Gender. (3x2) design.
Multivariate ANOVA (MANOVA)Job satisfaction Gender... and three dependent variables....hours at work,sickness days, time in training,
ANCOVAJob evaluation As above but adding a 'confounding variable' such as 'number of staff to be managed by the individuals under test'
Non-parametric test (Kruskal-Wallis)Attitudes to customers and the workplace Gender and Score 5 = 'poor attitude', 4 = 'mediocre attitude', 3 = 'reasonable attitude', 2 = good attitude', 1= excellent attitude'.

 


One-Way ANOVA's

One-way analysis of variance (Focus 13) is similar to the t-test but was used when investigating two or more groups. It is called one-way because we have only one independent variable involved. This analysis will tell us if there is a significant difference between the groups but it won't tell us where the significance lies. That is, between group A, B, C, D etc.

Repeated measures ANOVA are similar to simple One-Way ANOVA except that (just as with t-tests) same individuals but measured on two occasions separated by time and / or distance.

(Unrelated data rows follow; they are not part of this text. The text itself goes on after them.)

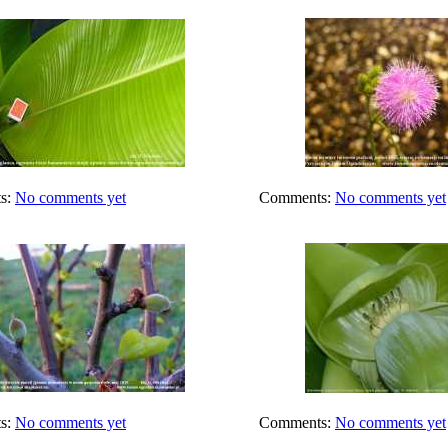
s:
No comments yet
Comments:
No comments yet
s:
No comments yet
Comments:
No comments yet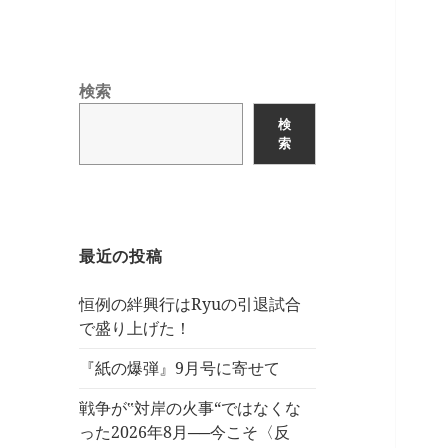
検索
検
索
最近の投稿
恒例の絆興行はRyuの引退試合
で盛り上げた！
『紙の爆弾』9月号に寄せて
戦争が‟対岸の火事“ではなくな
った2026年8月──今こそ〈反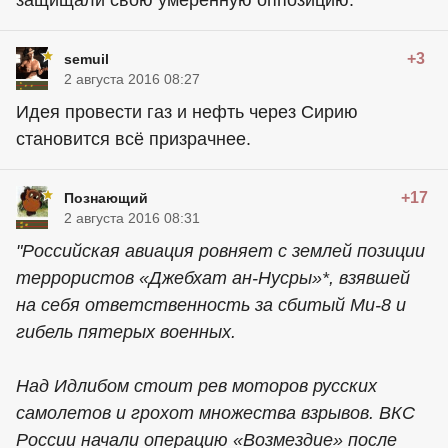
+3
semuil
2 августа 2016 08:27
Идея провести газ и нефть через Сирию
становится всё призрачнее.
+17
Познающий
2 августа 2016 08:31
"Российская авиация ровняет с землей позиции
террористов «Джебхат ан-Нусры»*, взявшей
на себя ответственность за сбитый Ми-8 и
гибель пятерых военных.
Над Идлибом стоит рев моторов русских
самолетов и грохот множества взрывов. ВКС
России начали операцию «Возмездие» после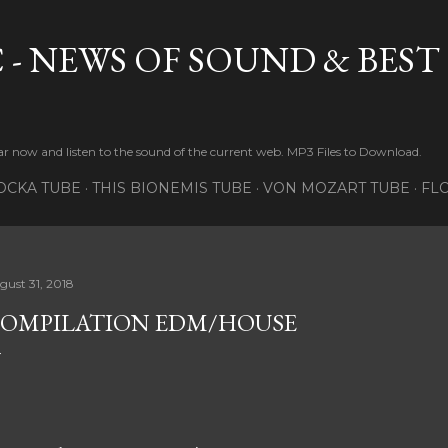
Skip to main content
 - NEWS OF SOUND & BEST
r now and listen to the sound of the current web. MP3 Files to Download.
OCKA TUBE
THIS BIONEMIS TUBE
VON MOZART TUBE
FL
gust 31, 2018
OMPILATION EDM/HOUSE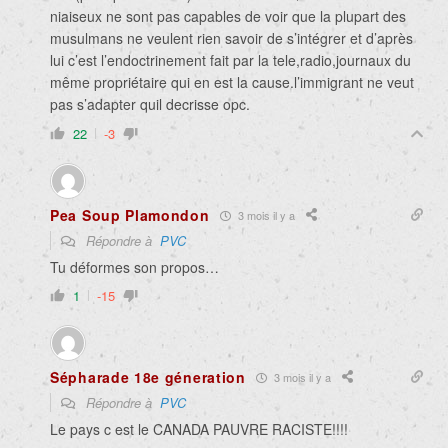
niaiseux ne sont pas capables de voir que la plupart des
musulmans ne veulent rien savoir de s’intégrer et d’après
lui c’est l’endoctrinement fait par la tele,radio,journaux du
même propriétaire qui en est la cause.l’immigrant ne veut
pas s’adapter quil decrisse opc.
22
-3
Pea Soup Plamondon
3 mois il y a
Répondre à
PVC
Tu déformes son propos…
1
-15
Sépharade 18e géneration
3 mois il y a
Répondre à
PVC
Le pays c est le CANADA PAUVRE RACISTE!!!!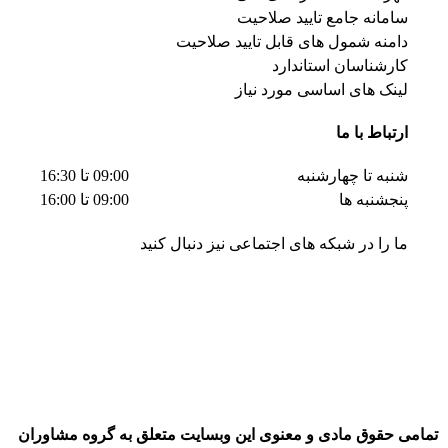
سامانه جامع تایید صلاحیت
دامنه شمول های قابل تایید صلاحیت
کارشناسان استاندارد
لینک های اساسی مورد نیاز
ارتباط با ما
شنبه تا چهارشنبه
09:00 تا 16:30
پنجشنبه ها
09:00 تا 16:00
ما را در شبکه های اجتماعی نیز دنبال کنید
تمامی حقوق مادی و معنوی این وبسایت متعلق به گروه مشاوران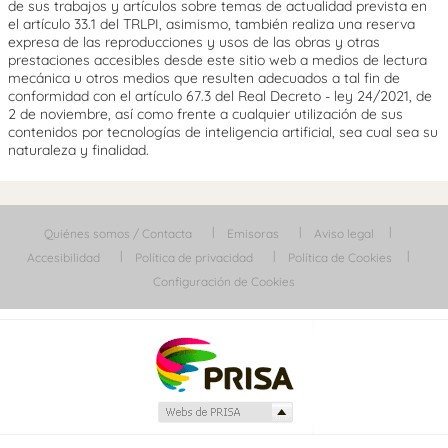
de sus trabajos y artículos sobre temas de actualidad prevista en
el artículo 33.1 del TRLPI, asimismo, también realiza una reserva
expresa de las reproducciones y usos de las obras y otras
prestaciones accesibles desde este sitio web a medios de lectura
mecánica u otros medios que resulten adecuados a tal fin de
conformidad con el artículo 67.3 del Real Decreto - ley 24/2021, de
2 de noviembre, así como frente a cualquier utilización de sus
contenidos por tecnologías de inteligencia artificial, sea cual sea su
naturaleza y finalidad.
Quiénes somos / Contacta
Emisoras
Aviso legal
Accesibilidad
Política de privacidad
Política de Cookies
Configuración de Cookies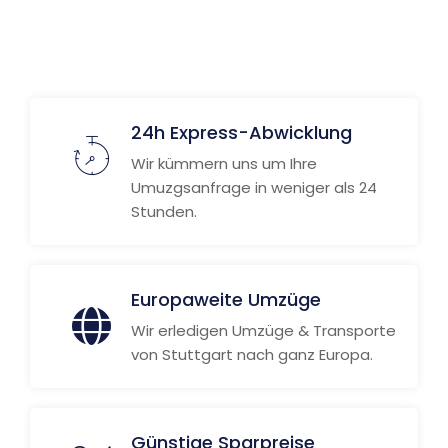
24h Express-Abwicklung
Wir kümmern uns um Ihre
Umuzgsanfrage in weniger als 24
Stunden.
Europaweite Umzüge
Wir erledigen Umzüge & Transporte
von Stuttgart nach ganz Europa.
Günstige Sparpreise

One of the important ideas to grasp with all these more advanced tests is that they allow you to ask more subtle and searching questions. Average values and differences between means do not necessarily exhaust all the hidden information that a dataset holds......

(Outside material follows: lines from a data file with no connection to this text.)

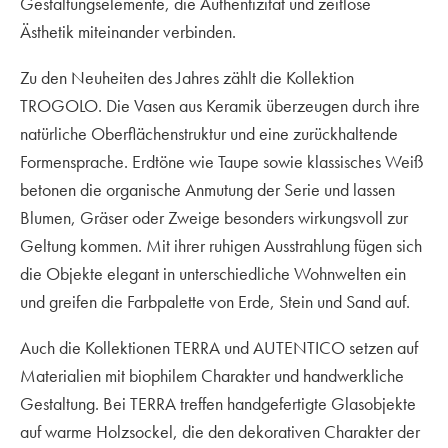
Gestaltungselemente, die Authentizität und zeitlose
Ästhetik miteinander verbinden.
Zu den Neuheiten des Jahres zählt die Kollektion
TROGOLO. Die Vasen aus Keramik überzeugen durch ihre
natürliche Oberflächenstruktur und eine zurückhaltende
Formensprache. Erdtöne wie Taupe sowie klassisches Weiß
betonen die organische Anmutung der Serie und lassen
Blumen, Gräser oder Zweige besonders wirkungsvoll zur
Geltung kommen. Mit ihrer ruhigen Ausstrahlung fügen sich
die Objekte elegant in unterschiedliche Wohnwelten ein
und greifen die Farbpalette von Erde, Stein und Sand auf.
Auch die Kollektionen TERRA und AUTENTICO setzen auf
Materialien mit biophilem Charakter und handwerkliche
Gestaltung. Bei TERRA treffen handgefertigte Glasobjekte
auf warme Holzsockel, die den dekorativen Charakter der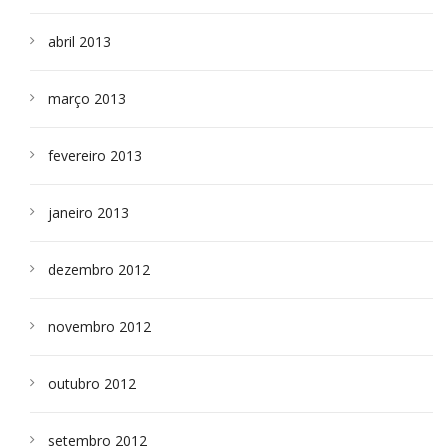
abril 2013
março 2013
fevereiro 2013
janeiro 2013
dezembro 2012
novembro 2012
outubro 2012
setembro 2012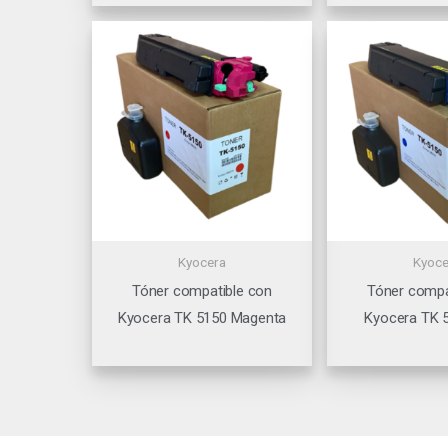
Kyocera
Kyoce
Tóner compatible con
Tóner compa
Kyocera TK 5150 Magenta
Kyocera TK 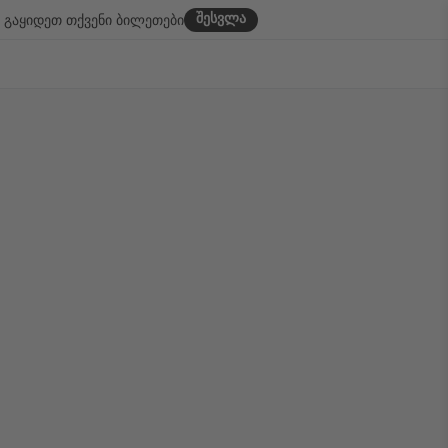
შესვლა
გაყიდეთ თქვენი ბილეთები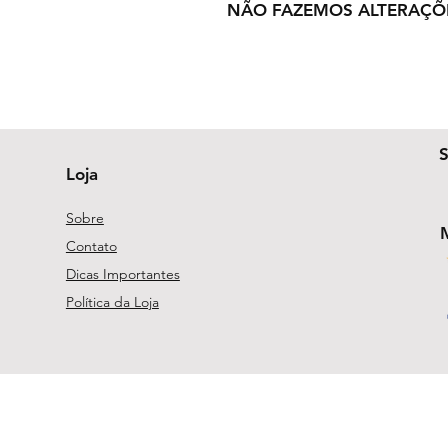
NÃO FAZEMOS ALTERAÇÕ
Loja
Sobre
Contato
Dicas Importantes
Política da Loja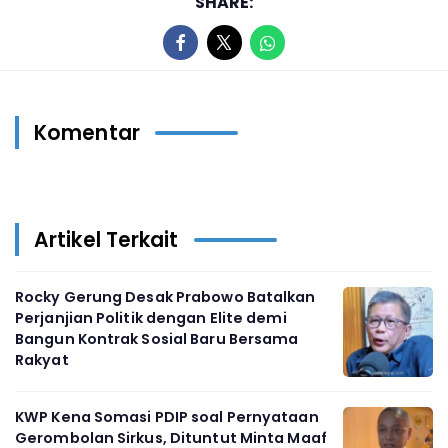
SHARE:
Komentar
Artikel Terkait
Rocky Gerung Desak Prabowo Batalkan
Perjanjian Politik dengan Elite demi
Bangun Kontrak Sosial Baru Bersama
Rakyat
KWP Kena Somasi PDIP soal Pernyataan
Gerombolan Sirkus, Dituntut Minta Maaf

We have considered situations where a single value is recorded for each variable within n factors under investigation. Many research programmes and surveys however, need to take readings over a period of time. For example, changes in price, changes in weight, height or speed etc. So the repeated measures may be in time or space or they may be taken on individual sampling units after a series of manipulations. Many laboratory drug testing regimes follow this latter pattern.

So now the ANOVA is going to 'expand' to ascertain whether there is a difference 'within subjects' as well as looking for the variability 'between subjects'. The key point to grasp here is that 'repeated measures' ANOVA operates on the same sample of individuals.... repeatedly.

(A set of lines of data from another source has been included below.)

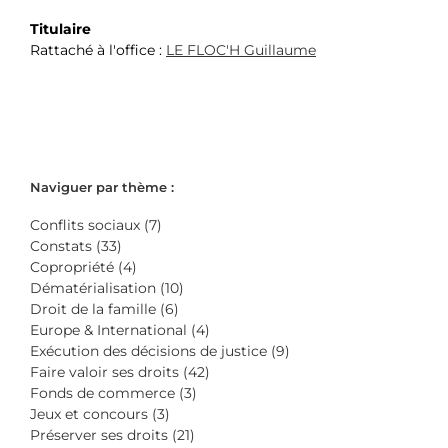
Titulaire
Rattaché à l'office :
LE FLOC'H Guillaume
Naviguer par thème :
Conflits sociaux (7)
Constats (33)
Copropriété (4)
Dématérialisation (10)
Droit de la famille (6)
Europe & International (4)
Exécution des décisions de justice (9)
Faire valoir ses droits (42)
Fonds de commerce (3)
Jeux et concours (3)
Préserver ses droits (21)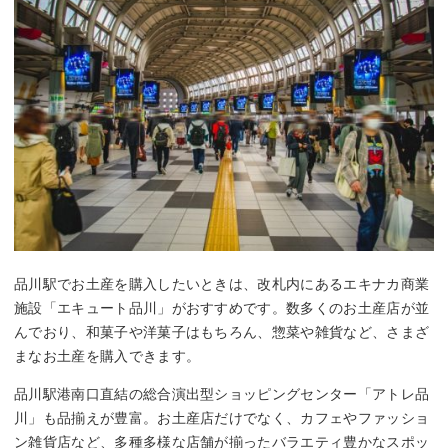
品川駅でお土産を購入したいときは、改札内にあるエキナカ商業
施設「エキュート品川」がおすすめです。数多くのお土産店が並
んでおり、和菓子や洋菓子はもちろん、惣菜や雑貨など、さまざ
まなお土産を購入できます。
品川駅港南口直結の総合演出型ショッピングセンター「アトレ品
川」も品揃えが豊富。お土産店だけでなく、カフェやファッショ
ン雑貨店など、多種多様な店舗が揃ったバラエティ豊かなスポッ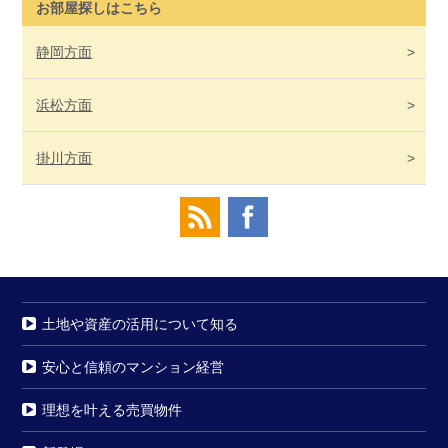
お部屋探しはこちら
静岡
方面
浜松
方面
掛川
方面
土地や資産の活用について知る
安心と信頼のマンション経営
理想を叶える売買物件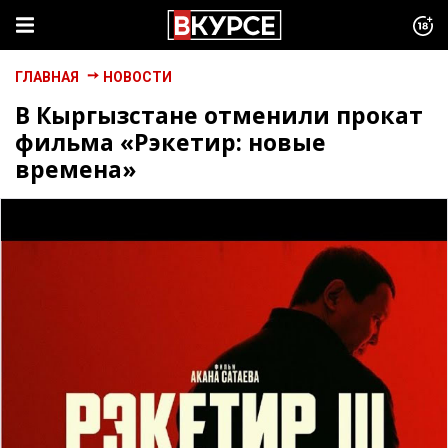
ГЛАВНАЯ
НОВОСТИ
В Кыргызстане отменили прокат
фильма «Рэкетир: новые
времена»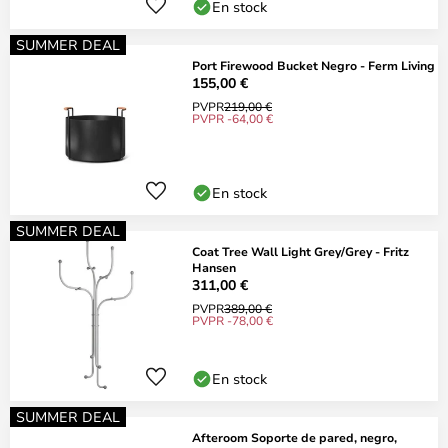
En stock
SUMMER DEAL
Port Firewood Bucket Negro - Ferm Living
155,00 €
PVPR
219,00 €
PVPR -64,00 €
En stock
SUMMER DEAL
Coat Tree Wall Light Grey/Grey - Fritz
Hansen
311,00 €
PVPR
389,00 €
PVPR -78,00 €
En stock
SUMMER DEAL
Afteroom Soporte de pared, negro,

As a general point, you will note how rapidly a data sets can 'grow' seemingly out of control once we start to introduce more variables into the arena.

Between-Groups or Independent Samples ANOVA presents a situation where we wish to compare the means of two or more independent groups, on the same occasion and with the same continuous variable.


Two-Way (Factor) ANOVA's

Now we move on to a new situation where we have two independent variables, both having an impact on one dependent variable. This is reminiscent of the situation when we looked at multiple regression (Focus 12). These tests also allow for the investigation of any interaction that may exist between the two independent variables. Is one having an effect upon the other?

Once again, there are the Between-Groups two-way ANOVA's and the Repeated measures version.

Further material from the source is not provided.